The most interesting thing about this proposal to abolish the estate tax is that it is so transparent and honest. All the malarkey about this benefiting “farmers” and “small businesses” has been mercifully dropped, and the ranking Republican in the Senate simply states the truth – this is to help rich people.
DOVER – The State Senate’s Republican Leader has introduced legislation to permanently abolish Delaware’s estate tax.
Sen. Gary Simpson (R-Milford) said Wednesday that the tax, also known as the death tax, is causing the wealthy to flee the state.

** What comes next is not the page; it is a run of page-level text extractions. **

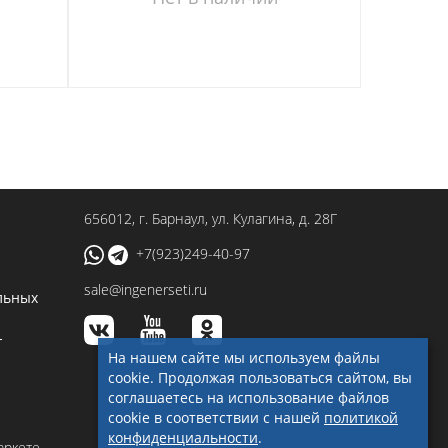
656012
, г.
Барнаул
,
ул. Кулагина, д. 28Г
+7(923)249-40-97
sale@ingenerseti.ru
льных
-
На нашем сайте мы используем файлы
cookie. Продолжая пользоваться сайтом, вы
соглашаетесь на использование файлов
cookie в соответствии с нашей
политикой
конфиденциальности
.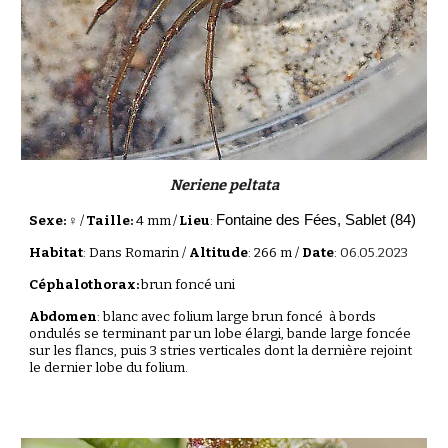
Neriene peltata
Fontaine des Fées, Sablet (84)
Sexe: ♀
/
Taille:
4 mm
/
Lieu
:
Habitat
: Dans Romarin /
Altitude
: 266 m /
Date
:
06.05.2023
Céphalothorax:
brun foncé uni
Abdomen
: blanc avec folium large brun foncé à bords
ondulés se terminant par un lobe élargi, bande large foncée
sur les flancs, puis 3 stries verticales dont la dernière rejoint
le dernier lobe du folium.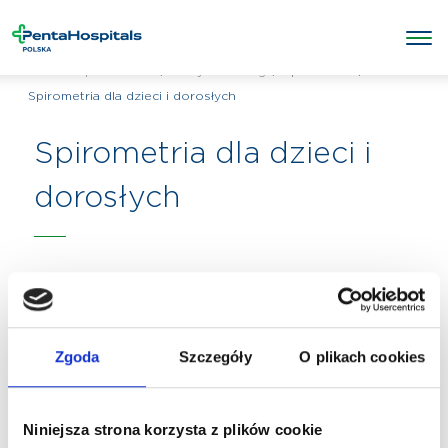
/
/
Spirometria
/
Penta Hospitals Polska
Wszystkie usługi
Spirometria dla dzieci i dorosłych
Spirometria dla dzieci i
dorosłych
Zgoda
Szczegóły
O plikach cookies
Niniejsza strona korzysta z plików cookie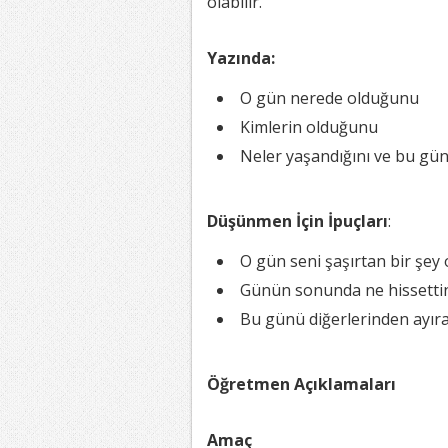
olabilir.
Yazında:
O gün nerede olduğunu
Kimlerin olduğunu
Neler yaşandığını ve bu gü
Düşünmen İçin İpuçları
:
O gün seni şaşırtan bir şey
Günün sonunda ne hissetti
Bu günü diğerlerinden ayır
Öğretmen Açıklamaları
Amaç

“When you have some of Delaware’s wealthiest residents moving or changing their residence to other states that do not have an estate tax you have lost potentially years of their personal income tax,” he said. “So probably the net effect is that it’s costing the state tax revenue, rather than generating tax revenue.”
The tax, which currently applies to estates valued at more than $5.12 million, was reinstated in 2009 as part of a massive tax package pushed by the Markell administration to help close an $850 million budget deficit. The tax was scheduled to expire four years later, but citing another budget shortfall, the governor proposed keeping the estate tax – and other sunsetting taxes – in place.
The Delaware Financial Advisory Council (DEFAC), the panel that sets the state’s official revenue projections, estimated the tax would generate $25 million the first full year after it was reinstated. But according to numbers provided by the Delaware Controller General’s Office, the estate tax revenue has never come close to that. After generating $16.2 million in fiscal year 2011, estate tax revenue has been in a free fall ever since, culminating with only $1.3 million earned in 2014.
“Not only is it clear that the estate tax is not generating the revenue people thought that it would, but the numbers strongly suggest that the wealthy are leaving to avoid paying this tax,” Sen. Simpson said. “We’ve seen that last year we only brought in $1.3 million in tax revenue. But how much did we lose by having those wealthier residents, who could have paid taxes for another 10, 15 or 20 years, leave the state?”
Thanks in large part to the estate tax, Delaware landed on Forbes magazine’s 2014 list of “Where Not to Die.”
“This doesn’t even take into account the goods and services they purchase, and that it’s usually the extremely wealthy who donate large amounts of money to conservation, the arts, and countless other charities,” Sen. Simpson said. “And it is possibly dissuading some people with a lot of disposable income and a lot of potential income tax from moving into Delaware.”
His assertion that wealthy people are leaving the state over taxation is, of course, pure bullshit. But leaving hypothetically abused farmers out of this was refreshing.